━━ EXTRACTED RECORDS ━━

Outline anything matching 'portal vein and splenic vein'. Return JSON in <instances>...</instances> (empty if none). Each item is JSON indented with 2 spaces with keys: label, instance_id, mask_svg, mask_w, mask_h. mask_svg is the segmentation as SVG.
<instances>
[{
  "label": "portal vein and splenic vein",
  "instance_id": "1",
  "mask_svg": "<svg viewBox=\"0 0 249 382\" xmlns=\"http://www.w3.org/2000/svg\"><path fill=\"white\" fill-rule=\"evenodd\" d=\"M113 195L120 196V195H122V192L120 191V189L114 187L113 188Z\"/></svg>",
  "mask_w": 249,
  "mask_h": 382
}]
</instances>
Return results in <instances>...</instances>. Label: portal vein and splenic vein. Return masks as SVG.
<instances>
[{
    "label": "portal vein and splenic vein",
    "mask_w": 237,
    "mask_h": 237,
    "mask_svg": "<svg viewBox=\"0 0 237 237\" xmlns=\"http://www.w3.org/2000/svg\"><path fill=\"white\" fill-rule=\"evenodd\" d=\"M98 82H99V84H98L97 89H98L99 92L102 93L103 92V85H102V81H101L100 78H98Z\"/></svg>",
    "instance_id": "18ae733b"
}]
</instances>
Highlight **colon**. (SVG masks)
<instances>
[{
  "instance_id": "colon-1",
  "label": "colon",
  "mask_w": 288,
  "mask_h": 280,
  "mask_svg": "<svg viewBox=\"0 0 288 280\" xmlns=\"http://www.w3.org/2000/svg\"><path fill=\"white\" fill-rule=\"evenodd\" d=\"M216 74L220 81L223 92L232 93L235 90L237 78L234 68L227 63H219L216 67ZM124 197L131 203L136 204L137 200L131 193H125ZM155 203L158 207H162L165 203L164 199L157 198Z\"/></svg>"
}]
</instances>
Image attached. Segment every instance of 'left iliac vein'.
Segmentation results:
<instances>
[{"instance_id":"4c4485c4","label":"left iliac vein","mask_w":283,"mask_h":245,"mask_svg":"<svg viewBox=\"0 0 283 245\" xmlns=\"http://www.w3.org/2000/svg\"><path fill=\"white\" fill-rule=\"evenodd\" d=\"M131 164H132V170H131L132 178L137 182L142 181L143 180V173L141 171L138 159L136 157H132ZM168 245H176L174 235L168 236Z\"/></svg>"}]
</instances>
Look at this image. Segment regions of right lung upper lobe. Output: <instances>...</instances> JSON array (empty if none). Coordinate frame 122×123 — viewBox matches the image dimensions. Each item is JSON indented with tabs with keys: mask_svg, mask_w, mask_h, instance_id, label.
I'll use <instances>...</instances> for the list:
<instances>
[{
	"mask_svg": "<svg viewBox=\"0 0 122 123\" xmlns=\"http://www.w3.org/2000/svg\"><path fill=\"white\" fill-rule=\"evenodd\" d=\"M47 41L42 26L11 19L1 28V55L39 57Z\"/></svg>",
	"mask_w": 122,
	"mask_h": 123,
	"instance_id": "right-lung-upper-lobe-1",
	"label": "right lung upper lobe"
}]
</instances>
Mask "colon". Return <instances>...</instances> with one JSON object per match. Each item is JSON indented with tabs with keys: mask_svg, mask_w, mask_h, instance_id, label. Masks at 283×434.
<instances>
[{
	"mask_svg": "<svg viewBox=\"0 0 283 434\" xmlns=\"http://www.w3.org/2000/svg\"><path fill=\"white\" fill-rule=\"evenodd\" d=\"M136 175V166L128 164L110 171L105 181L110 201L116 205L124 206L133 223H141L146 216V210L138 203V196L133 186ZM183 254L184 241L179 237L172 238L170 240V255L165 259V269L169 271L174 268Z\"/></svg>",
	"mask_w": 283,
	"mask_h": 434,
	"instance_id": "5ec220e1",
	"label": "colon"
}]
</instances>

━━━

__REQUIRED ACTION__: Return the records in their entirety. Keep every character as it is.

__TASK OUTPUT__:
Outline anything matching 'portal vein and splenic vein'. Return JSON in <instances>...</instances> (empty if none). Each item is JSON indented with 2 spaces with keys: label, instance_id, mask_svg, mask_w, mask_h. mask_svg is the segmentation as SVG.
<instances>
[{
  "label": "portal vein and splenic vein",
  "instance_id": "1",
  "mask_svg": "<svg viewBox=\"0 0 249 382\" xmlns=\"http://www.w3.org/2000/svg\"><path fill=\"white\" fill-rule=\"evenodd\" d=\"M113 195L120 196V195H122V192L120 191V189L114 187L113 188Z\"/></svg>",
  "mask_w": 249,
  "mask_h": 382
}]
</instances>
Return results in <instances>...</instances>. Label: portal vein and splenic vein. Return masks as SVG.
<instances>
[{
    "label": "portal vein and splenic vein",
    "mask_w": 237,
    "mask_h": 237,
    "mask_svg": "<svg viewBox=\"0 0 237 237\" xmlns=\"http://www.w3.org/2000/svg\"><path fill=\"white\" fill-rule=\"evenodd\" d=\"M98 82H99V84H98L97 89H98L99 92L102 93L103 92V85H102V81H101L100 78H98Z\"/></svg>",
    "instance_id": "18ae733b"
}]
</instances>
Highlight **colon**. (SVG masks)
<instances>
[{
  "instance_id": "colon-1",
  "label": "colon",
  "mask_w": 288,
  "mask_h": 280,
  "mask_svg": "<svg viewBox=\"0 0 288 280\" xmlns=\"http://www.w3.org/2000/svg\"><path fill=\"white\" fill-rule=\"evenodd\" d=\"M216 74L220 81L223 92L232 93L235 90L237 78L234 68L227 63H219L216 67ZM124 197L131 203L136 204L137 200L131 193H125ZM155 203L158 207H162L165 203L164 199L157 198Z\"/></svg>"
}]
</instances>
Image attached. Segment every instance of 'left iliac vein'.
Segmentation results:
<instances>
[{"instance_id":"4c4485c4","label":"left iliac vein","mask_w":283,"mask_h":245,"mask_svg":"<svg viewBox=\"0 0 283 245\" xmlns=\"http://www.w3.org/2000/svg\"><path fill=\"white\" fill-rule=\"evenodd\" d=\"M131 164H132V170H131L132 178L137 182L142 181L143 180V173L141 171L138 159L136 157H132ZM168 245H176L174 235L168 236Z\"/></svg>"}]
</instances>
Look at this image. Segment regions of right lung upper lobe. Output: <instances>...</instances> JSON array (empty if none). Coordinate frame 122×123 — viewBox matches the image dimensions. Each item is JSON indented with tabs with keys: mask_svg, mask_w, mask_h, instance_id, label.
I'll use <instances>...</instances> for the list:
<instances>
[{
	"mask_svg": "<svg viewBox=\"0 0 122 123\" xmlns=\"http://www.w3.org/2000/svg\"><path fill=\"white\" fill-rule=\"evenodd\" d=\"M47 41L42 26L11 19L1 28V55L39 57Z\"/></svg>",
	"mask_w": 122,
	"mask_h": 123,
	"instance_id": "right-lung-upper-lobe-1",
	"label": "right lung upper lobe"
}]
</instances>
Mask "colon". Return <instances>...</instances> with one JSON object per match. Each item is JSON indented with tabs with keys: mask_svg, mask_w, mask_h, instance_id, label. Masks at 283×434.
<instances>
[{
	"mask_svg": "<svg viewBox=\"0 0 283 434\" xmlns=\"http://www.w3.org/2000/svg\"><path fill=\"white\" fill-rule=\"evenodd\" d=\"M136 175V166L128 164L110 171L105 181L110 201L116 205L124 206L133 223H141L146 216V210L138 203V196L133 186ZM183 254L184 241L179 237L172 238L170 240V255L165 259V269L169 271L174 268Z\"/></svg>",
	"mask_w": 283,
	"mask_h": 434,
	"instance_id": "5ec220e1",
	"label": "colon"
}]
</instances>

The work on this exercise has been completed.